Growing Up to Help Them Grow Up

Fathers, do not provoke your children to anger, but bring them up in the discipline and instruction of the Lord. Ephesians 6:4

I’ve had more than a few no-so-stellar parenting moments of which my kids occasionally remind me. Once, when they were maybe four and five years old, we were out playing in the snow when they wanted to make snow forts for a snowball fight. We built small opposing walls a few feet apart with my daughter and I behind one, throwing snowballs at my son behind his. My daughter was young enough that she couldn’t make snowballs or throw them far enough to hit my son, so she just kept picking up handfuls of snow and throwing them in my face. It was funny the first time, but it was cold out, so I told her to stop. After she did it a few more times, I lost my cool, picked up a handful of snow, and threw it in her face. She burst into tears and wanted to go inside, where I knew she would tell mom. I know – great parenting.

As parents, we’re supposed to be the grown-ups. We’re supposed to be mature.

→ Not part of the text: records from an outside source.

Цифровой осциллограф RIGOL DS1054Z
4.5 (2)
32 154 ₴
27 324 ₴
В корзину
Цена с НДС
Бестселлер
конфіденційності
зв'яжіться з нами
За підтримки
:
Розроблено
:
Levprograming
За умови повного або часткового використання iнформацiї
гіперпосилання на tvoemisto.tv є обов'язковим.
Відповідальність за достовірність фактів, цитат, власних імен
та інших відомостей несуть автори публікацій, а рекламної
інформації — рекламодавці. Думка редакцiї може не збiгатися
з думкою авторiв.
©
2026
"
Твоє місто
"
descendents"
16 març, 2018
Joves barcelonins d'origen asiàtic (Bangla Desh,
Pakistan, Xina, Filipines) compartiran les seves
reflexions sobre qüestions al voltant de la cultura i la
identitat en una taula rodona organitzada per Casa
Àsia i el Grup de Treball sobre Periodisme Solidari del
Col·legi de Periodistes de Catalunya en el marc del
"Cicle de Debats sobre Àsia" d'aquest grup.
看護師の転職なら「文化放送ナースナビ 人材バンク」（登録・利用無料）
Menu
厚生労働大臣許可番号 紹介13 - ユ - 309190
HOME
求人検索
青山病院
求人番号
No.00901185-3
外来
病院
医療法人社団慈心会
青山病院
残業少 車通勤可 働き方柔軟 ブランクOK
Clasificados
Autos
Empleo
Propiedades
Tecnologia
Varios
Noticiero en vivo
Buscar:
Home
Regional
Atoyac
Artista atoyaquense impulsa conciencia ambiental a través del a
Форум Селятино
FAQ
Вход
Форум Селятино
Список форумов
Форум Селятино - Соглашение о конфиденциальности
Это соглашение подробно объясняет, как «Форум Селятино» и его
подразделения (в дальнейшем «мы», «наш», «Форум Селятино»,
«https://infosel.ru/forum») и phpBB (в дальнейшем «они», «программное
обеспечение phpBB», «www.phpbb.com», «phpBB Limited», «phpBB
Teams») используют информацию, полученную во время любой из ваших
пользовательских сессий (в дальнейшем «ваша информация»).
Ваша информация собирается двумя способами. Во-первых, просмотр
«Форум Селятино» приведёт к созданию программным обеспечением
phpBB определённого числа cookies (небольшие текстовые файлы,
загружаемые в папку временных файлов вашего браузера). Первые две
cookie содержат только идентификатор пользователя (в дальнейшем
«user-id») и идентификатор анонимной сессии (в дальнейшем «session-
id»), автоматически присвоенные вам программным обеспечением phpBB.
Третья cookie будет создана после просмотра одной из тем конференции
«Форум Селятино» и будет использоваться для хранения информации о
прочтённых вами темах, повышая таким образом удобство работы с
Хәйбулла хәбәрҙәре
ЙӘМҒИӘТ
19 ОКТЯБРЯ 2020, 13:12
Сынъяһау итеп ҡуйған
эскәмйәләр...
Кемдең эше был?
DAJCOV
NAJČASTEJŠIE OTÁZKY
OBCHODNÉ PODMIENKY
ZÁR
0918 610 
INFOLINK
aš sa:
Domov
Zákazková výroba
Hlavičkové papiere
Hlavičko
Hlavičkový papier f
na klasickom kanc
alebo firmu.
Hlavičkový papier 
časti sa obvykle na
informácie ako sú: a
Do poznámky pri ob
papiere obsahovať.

So often though, our guidance is hampered by our persistent flaws an immaturities. We’re not perfect and our imperfections are usually on most obvious display with those whom we’re supposed to love the most.

I’d like to say that the snow throwing incident was my worst parenting moment, but in my drug addiction, I abdicated my responsibilities as the mature father and acted like an impulsive child. In my addiction, I was tremendously hypocritical trying to teach my children how to live rightly, when I was following a path of such destruction.

In today’s passage, Paul instructed us as fathers not to provoke our children to anger. He knew that in disciplining and training our children, we’d often give in to our own impulsive, fallen nature, becoming angry ourselves. He knew that it is our own flaws which represent the biggest obstacle to raising our children well.

Acting like children, it’s difficult to help our kids grow up. It’s futile to yell at our kids for yelling at each other. It’s ridiculous to teach our kids not to engage in sexual sin while we’re looking at pornography. It’s hypocritical to raise them not to use drugs while we’re addicted. If we want our children to live right, then we must grow up and model right living for them. If we want our children to follow God, then we must show them how. Our kids model our behavior, so daily, we must live in such in a way that we’d be proud for them to follow.